Entwicklung der Abfallmengen

Von 1971 bis 1991 hat die Menge der Verbrennungsabfälle im Oberwallis stetig zugenommen, nämlich von etwa 5'200 Tonnen auf über 28'000 Tonnen. Dieser Wachstumstrend konnte im Jahre 1992 erfolgreich gebrochen werden, als eine ganze Reihe von Oberwalliser Gemeinden die Kehrichtsackgebühr einführte, was eine markante Abnahme des Anteils der Verbrennungsabfälle zur Folge hatte. Seither ist die Kehrichtmenge, trotz Bevölkerungs- und Wirtschaftswachstum, stabil geblieben und hat sich bei rund 17'500, bzw. 23'500 Tonnen (Stand 2003, inkl. Täsch und Zermatt), eingependelt - was pro Kopf und Jahr rund 305 kg ausmacht. Faktisch dürfte dieser Wert etwas höher liegen, weil darin nicht alle Anteile der brennbaren Siedlungsabfälle aus Industrie und Gewerbe enthalten sind; er bewegt sich jedoch unter dem schweizerischen Durchschnitt von 350 kg pro Person und Jahr. Per saldo hätte damit der Anteil des Verbrennungsabfalls seit anfang der 90er Jahre um immerhin 4'500 Tonnen abgenommen, was zweifellos als Erfolg in Richtung Nachhaltige Entwicklung zu werten ist. 
 

Separatsammlungen

Diese Abnahme des Verbrennungsabfalls entspricht aber nicht einer Reduktion der Gesamtmenge. Denn mit der Einführung verursachergerechter Gebühren und der Förderung der Separatsammlungen ist die Abfall-Recyclingquote, der Gewichtsanteil der separat gesammelten Abfälle (Glas, Papier, PET) usw. an den gesamten Siedlungsabfällen, enorm angestiegen, nämlich von 17% in den 70er Jahre auf 46% im Jahre 2001 – Tendenz weiter steigend.

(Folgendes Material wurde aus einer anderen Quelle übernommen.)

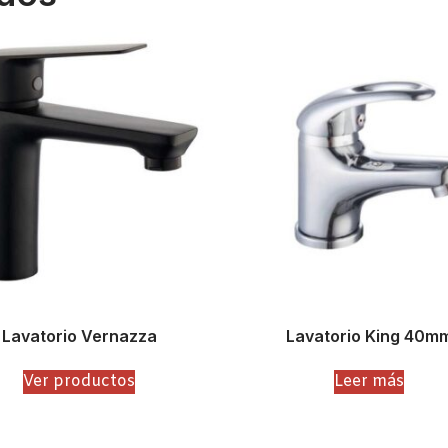
Lavatorio Vernazza
Lavatorio King 40m
Ver productos
Leer más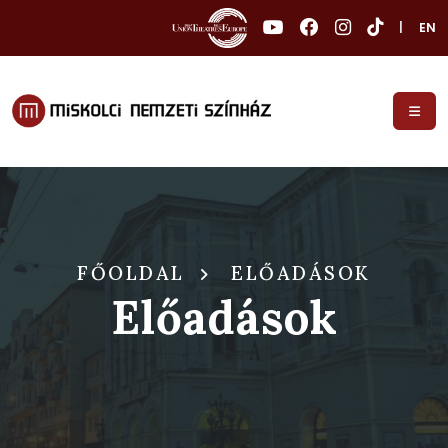
|
EN
FŐOLDAL
ELŐADÁSOK
Előadások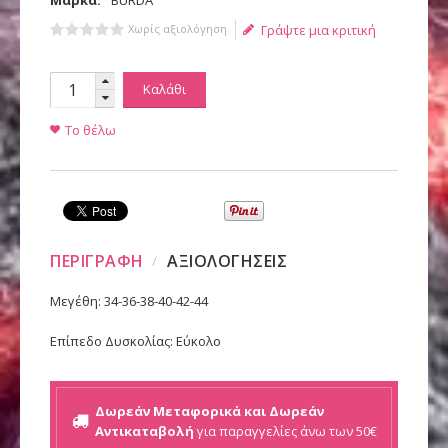
Μάρκα:
BURDA
Χωρίς αξιολόγηση
Γράψτε μια κριτική
Καλάθι
Το θέλω
ΠΕΡΙΓΡΑΦΗ
ΑΞΙΟΛΟΓΗΣΕΙΣ
Μεγέθη: 34-36-38-40-42-44
Επίπεδο Δυσκολίας: Εύκολο
Δωρεάν Μεταφορικά και Δωρεάν
Αντικαταβολή
για παραγγελίες άνω των 50€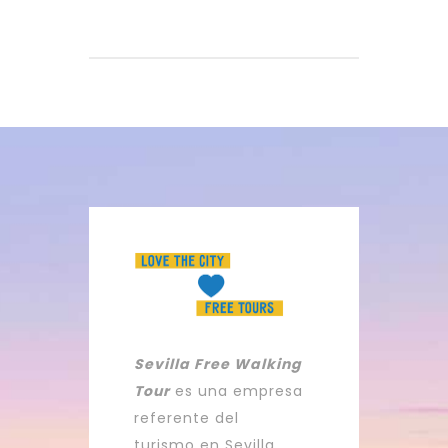
Sevilla Free Walking
Tour
es una empresa
referente del
turismo en Sevilla.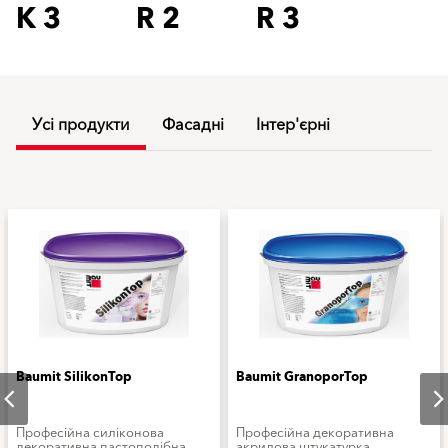
K 3
R 2
R 3
Усі продукти
Фасадні
Інтер'єрні
Baumit SilikonTop
Baumit GranoporTop
Професійна силіконова
Професійна декоративна
декоративна пастоподібна
акрилова штукатурка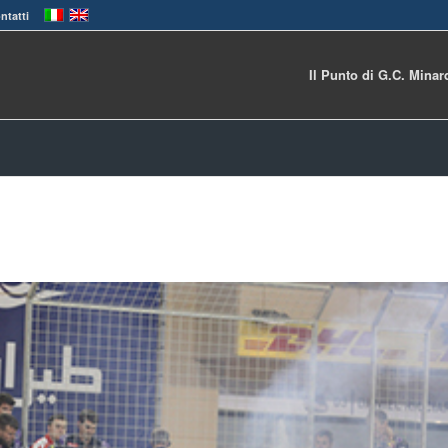
ntatti
Il Punto di G.C. Minar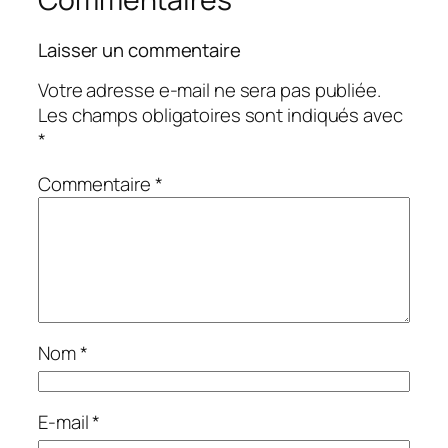
Laisser un commentaire
Votre adresse e-mail ne sera pas publiée.
Les champs obligatoires sont indiqués avec
*
Commentaire
*
Nom
*
E-mail
*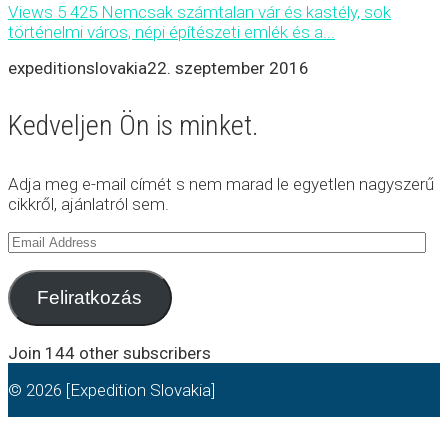
Views 5 425 Nemcsak számtalan vár és kastély, sok
történelmi város, népi építészeti emlék és a...
expeditionslovakia
22. szeptember 2016
Kedveljen Ön is minket.
Adja meg e-mail címét s nem marad le egyetlen nagyszerű
cikkről, ajánlatról sem.
Email
Address
Feliratkozás
Join 144 other subscribers
© 2026 [Expedition Slovakia]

Separatsammlungen werden vom Gemeindeverband (GVO) ausdrücklich gefördert, weil die separate Erfassung von Wertstoffen umweltfreundlicher und auch kostengünstiger ist, als die Verbrennung in der KVA; durch die Verwertung und Wiederverwendung von Altstoffen werden ausserdem Ressourcen geschont. Unter dem Strich dürfte jedoch die Gesamtmenge der verbrannten und separat gesammelten Abfälle in den letzten Jahren nicht ab- sondern zugenommen haben, oder sich bestenfalls stabilisiert haben. Das Ziel der Vermeidung und Verminderung ist damit noch nicht erreicht, selbst wenn man ein gewisses Wirtschafts- und Bevölkerungswachstum in Rechnung stellt. 
 

Sonderabfälle

Sonderabfälle sind Abfälle, deren umweltgerechte Entsorgung besondere Massnahmen erfordert. Produktion, Transport und Beseitigung von Sonderabfällen bergen ein gewisses Gesundheits- und Umweltrisiko in sich. Im Oberwallis wird diese Art Abfall bei der jährlichen Sammelaktion für Sonderabfälle erfasst; dieses Angebot gilt allerdings nur für Haushalte, Betriebe müssen ihre Abfälle selbst und direkt in die Lonza zur Entsorgung liefern. Daneben gibt es branchenspezifische Lösungen, wie bei- spielsweise für die Industrie oder die Spitäler.  Allein die Sammelmenge der Sonderabfälle aus den Haushalten hat sich von 12 Tonnen im Jahre 1989 auf 37 Tonnen im Jahre 2003 erhöht. Mit der Sammlung ist eine umweltgerechte Entsorgung gewährleistet, was aber nicht darüber hinwegtäuschen sollte, dass auch hier noch sehr viel vermeidbare Abfälle (Medikamente, Kosmetika, Reinigungsmittel, Farben etc.) anfallen. Dass ausserdem im Oberwallis – mit einer Ausnahme – permanennte Sammelstellen immer noch fehlen, ist sicher ein Mangel  in einer ansonsten gut ausgebauten und gut funktionierenden Entsorgungs- infrastruktur.
 

Resümee

Die Obewalliser Abfallbewirtschaftung kann – trotz beachtlicher Erfolge im letzten Jahrzehnt – noch nicht als nachhaltig bezeichnet werden, denn eine merkliche Ab- fallvermeidung und Verminderung hat bisher nicht stattgefunden. Diese setzt nämlich einen tiefgreifenden Wandel sowohl bei der Produktion (kurzlebige Produkte) und Verpackung von Waren (Verpackungsaufwand) als auch beim Konsumverhalten voraus. Die Oberwalliser Abfallbewirtschaftung ist jedoch auf einem Nachhaltigkeits- kurs, der zielstrebig weiter verfolgt werden muss.